Only the lines from the first line of the data through the line containing "pronounced the same" belong in the answer, transcribed exactly; pictures do not.

-- -- --

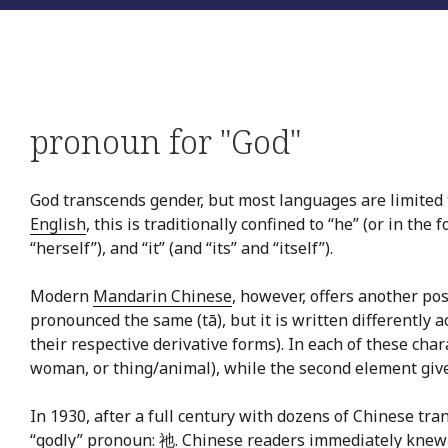
pronoun for "God"
God transcends gender, but most languages are limited 
English
, this is traditionally confined to “he” (or in the 
“herself”), and “it” (and “its” and “itself”).
Modern
Mandarin Chinese
, however, offers another pos
pronounced the same (tā), but it is written differently a
their respective derivative forms). In each of these char
woman, or thing/animal), while the second element gives
In 1930, after a full century with dozens of Chinese t
“godly” pronoun: 祂. Chinese readers immediately knew ho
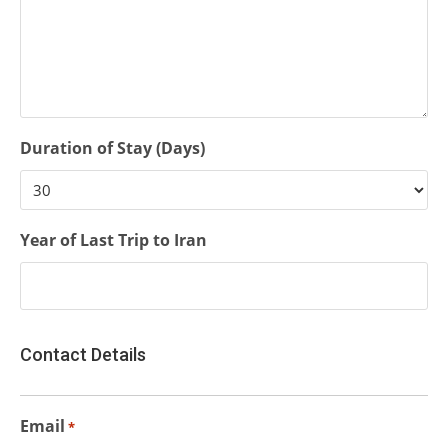
Duration of Stay (Days)
Year of Last Trip to Iran
Contact Details
Email
*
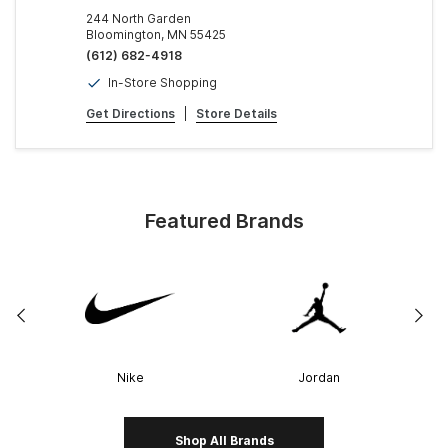
244 North Garden
Bloomington, MN 55425
(612) 682-4918
In-Store Shopping
Get Directions
|
Store Details
Featured Brands
Nike
Jordan
Shop All Brands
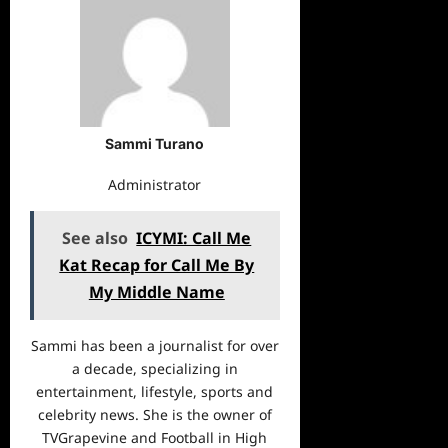
Sammi Turano
Administrator
See also
ICYMI: Call Me
Kat Recap for Call Me By
My Middle Name
Sammi has been a journalist for over
a decade, specializing in
entertainment, lifestyle, sports and
celebrity news. She is the owner of
TVGrapevine and Football in High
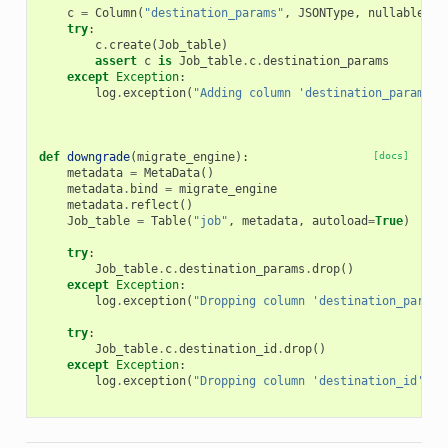
c
=
Column
(
"destination_params"
,
JSONType
,
nullable
=
Tr
try
:
c
.
create
(
Job_table
)
assert
c
is
Job_table
.
c
.
destination_params
except
Exception
:
log
.
exception
(
"Adding column 'destination_params' 
def
downgrade
(
migrate_engine
):
[docs]
metadata
=
MetaData
()
metadata
.
bind
=
migrate_engine
metadata
.
reflect
()
Job_table
=
Table
(
"job"
,
metadata
,
autoload
=
True
)
try
:
Job_table
.
c
.
destination_params
.
drop
()
except
Exception
:
log
.
exception
(
"Dropping column 'destination_params
try
:
Job_table
.
c
.
destination_id
.
drop
()
except
Exception
:
log
.
exception
(
"Dropping column 'destination_id' fr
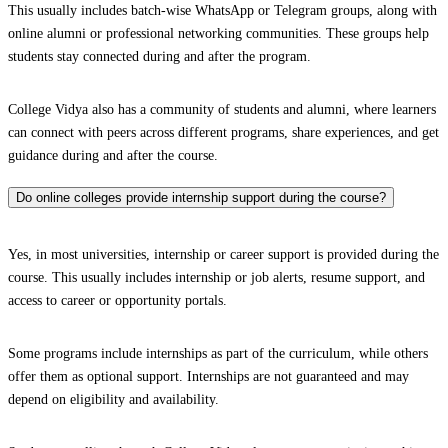
This usually includes batch-wise WhatsApp or Telegram groups, along with
online alumni or professional networking communities. These groups help
students stay connected during and after the program.
College Vidya also has a community of students and alumni, where learners
can connect with peers across different programs, share experiences, and get
guidance during and after the course.
Do online colleges provide internship support during the course?
Yes, in most universities, internship or career support is provided during the
course. This usually includes internship or job alerts, resume support, and
access to career or opportunity portals.
Some programs include internships as part of the curriculum, while others
offer them as optional support. Internships are not guaranteed and may
depend on eligibility and availability.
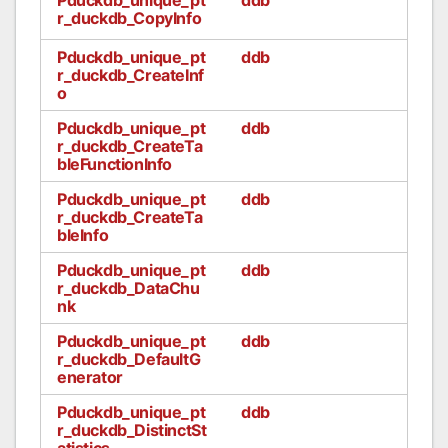
r_duckdb_CopyInfo
Pduckdb_unique_pt
ddb
r_duckdb_CreateInf
o
Pduckdb_unique_pt
ddb
r_duckdb_CreateTa
bleFunctionInfo
Pduckdb_unique_pt
ddb
r_duckdb_CreateTa
bleInfo
Pduckdb_unique_pt
ddb
r_duckdb_DataChu
nk
Pduckdb_unique_pt
ddb
r_duckdb_DefaultG
enerator
Pduckdb_unique_pt
ddb
r_duckdb_DistinctSt
atistics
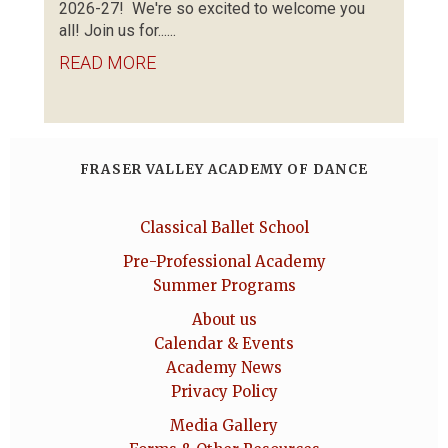
2026-27! We're so excited to welcome you
all! Join us for......
READ MORE
FRASER VALLEY ACADEMY OF DANCE
Classical Ballet School
Pre-Professional Academy
Summer Programs
About us
Calendar & Events
Academy News
Privacy Policy
Media Gallery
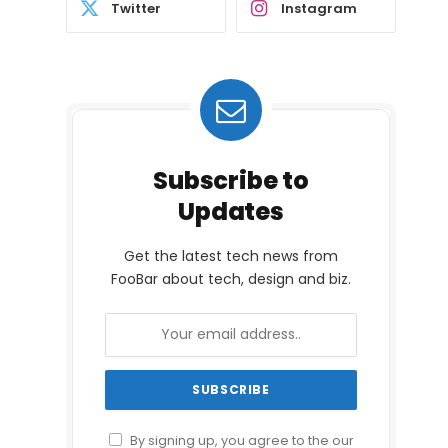
Twitter
Instagram
Subscribe to
Updates
Get the latest tech news from
FooBar about tech, design and biz.
By signing up, you agree to the our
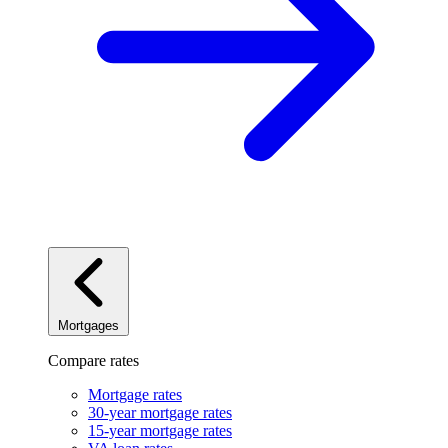
Mortgages
Compare rates
Mortgage rates
30-year mortgage rates
15-year mortgage rates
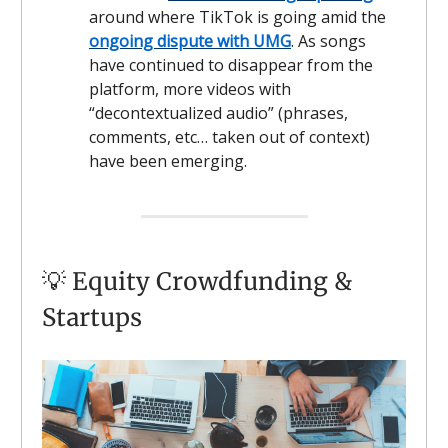
around where TikTok is going amid the
ongoing dispute with UMG
. As songs
have continued to disappear from the
platform, more videos with
“decontextualized audio” (phrases,
comments, etc… taken out of context)
have been emerging.
💡 Equity Crowdfunding &
Startups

-- -- --

Answer to this task >>
pronoun for "God"
God transcends gender, but most languages are limited 
English
, this is traditionally confined to “he” (or in the 
“herself”), and “it” (and “its” and “itself”).
Modern
Mandarin Chinese
, however, offers another pos
pronounced the same (tā), but it is written differently a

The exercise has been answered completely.